# Iowa, Field & Target tournaments 2015



## ahunter55 (Aug 17, 2009)

May & June I have information on I will update by mid June for July, Aug. I hope this helps some looking for other than 3-ds. I have just 3-Ds on it's own thread.

1-Davenport Valley Archers outdoor range at Long Grove. 1-May 10th 600 round 9am start 2-JUNE 6th Q.C. Senior Olympic 900, 9am start 3-JUNE 28th Field 9am start

2-Waltonian Archers, Toddville just N. of Cedar Rapids. 1-May 17th Field 2-***JUNE 7th STATE TARGET CHAMPIONSHIP 9am start. 3-June 27th Field 9am

3-Dyersville Sportsman Club west of Dubuque June 28th Field

4-Midwest NFAA Field Sectionals June 27/28 Rapid Archery, Andover, Mn. (651-462-1966 for added information)


----------



## ahunter55 (Aug 17, 2009)

Tomorrow Sunday June 7th. Waltonian Archers, Toddville, Ia. just N. of Cedar Rapids. State Archery 600 Championships. 9am Start. Registration closes at 8:30am


----------



## wa-prez (Sep 9, 2006)

Hey, mowing the target range is stripes is such a COOL idea. Maybe cut down on the number of people shooting the wrong target?


----------



## ahunter55 (Aug 17, 2009)

Check post #1 for June shoots.
Iowa State Field Championship July 5th Dyersville just west of Dubuque.. 9am shotgun start


----------



## ahunter55 (Aug 17, 2009)

June 27th Sat. Waltonian Archers, Toddville just N of Cedar Rapids 28 field 9am start 2-Sunday June 28th, Davenport Valley Archers range at Long Grove Field 9am start.

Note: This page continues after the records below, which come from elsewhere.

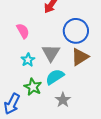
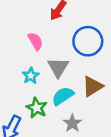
pink semicircle: (23, 31) -> (35, 41), moved
brown triangle: (80, 57) -> (93, 86), moved

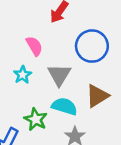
cyan star: (31, 76) -> (23, 75), moved
cyan semicircle: (63, 96) -> (64, 106), turned 50

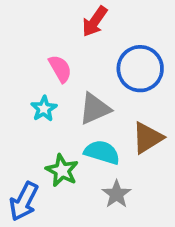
gray triangle: (59, 75) -> (95, 109), turned 35

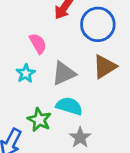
blue circle: (140, 69) -> (98, 24), moved
brown triangle: (147, 138) -> (105, 67), moved

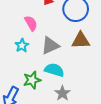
brown triangle: (105, 67) -> (81, 40), turned 30
green star: (39, 120) -> (32, 80), turned 30

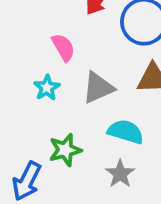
cyan semicircle: (54, 70) -> (126, 132), moved

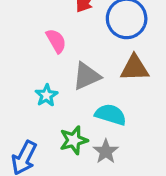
cyan star: (47, 88) -> (46, 95), moved
green star: (65, 150) -> (74, 140), moved

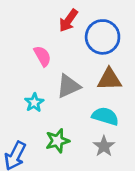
cyan semicircle: (111, 115) -> (105, 116), moved
gray star: (106, 151) -> (104, 146), moved

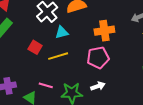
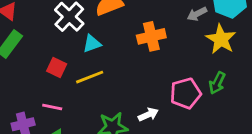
pink pentagon: (98, 58) -> (186, 93), moved
pink line: (46, 85) -> (52, 107), moved

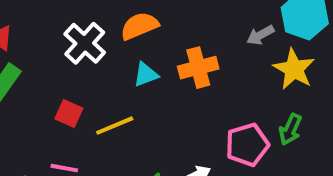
cyan triangle: (92, 44) -> (146, 75), moved

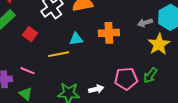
cyan triangle: (146, 75) -> (76, 39), moved
red square: (69, 114) -> (30, 34), moved

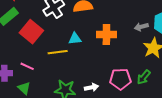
red square: (30, 34) -> (31, 32), size x1.6

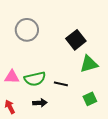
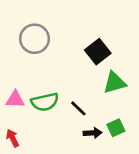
black line: (61, 84) -> (78, 108), turned 32
black arrow: (40, 103) -> (93, 133), moved

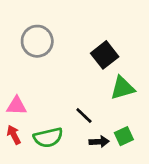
green semicircle: (45, 102) -> (48, 138), moved
red arrow: (13, 138) -> (14, 135), moved

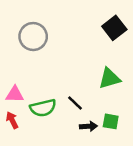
black square: (105, 55) -> (114, 28), moved
green square: (124, 136) -> (111, 121), turned 35
green semicircle: (48, 138) -> (43, 108), moved

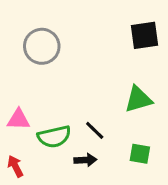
black square: (114, 28) -> (145, 35), turned 30
red arrow: (12, 120) -> (15, 166), moved
black arrow: (89, 126) -> (85, 160), moved

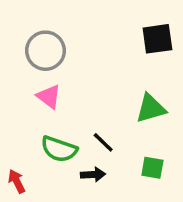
pink triangle: (18, 120) -> (49, 96), moved, turned 35
green semicircle: (54, 137) -> (59, 149), turned 32

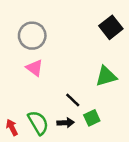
black square: (157, 39) -> (111, 27), turned -30
green semicircle: (59, 149) -> (38, 123), moved, turned -140
green square: (152, 168) -> (92, 118), moved, turned -35

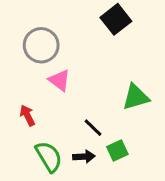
black square: (111, 27) -> (116, 19), moved
pink triangle: (35, 68) -> (59, 80), moved
red arrow: (12, 127) -> (27, 115), moved

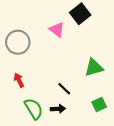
gray circle: (41, 45) -> (18, 42), moved
pink triangle: (59, 80) -> (57, 30), moved
green square: (117, 150) -> (99, 105), moved

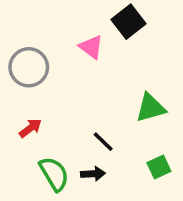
red arrow: (19, 80) -> (30, 128), turned 80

Iowa State Field Championships July 5th 9am start Dyersville Sportsman Club west of Dubuque.


----------



## ahunter55 (Aug 17, 2009)

Davenport Valley Archers had a decent turn out today & a good day of shooting was enjoyed by those attending. Hope we see you all at the Iowa State Field Championships at Dyersville Sportsman club (west of Dubuque) July 5th 9am start.


----------



## juststartin08 (Jun 20, 2008)

This was the first time me and my son shot a field event. We Both had a blast. Already planning on going to the next one. Didn't even see you snapping pictures.


----------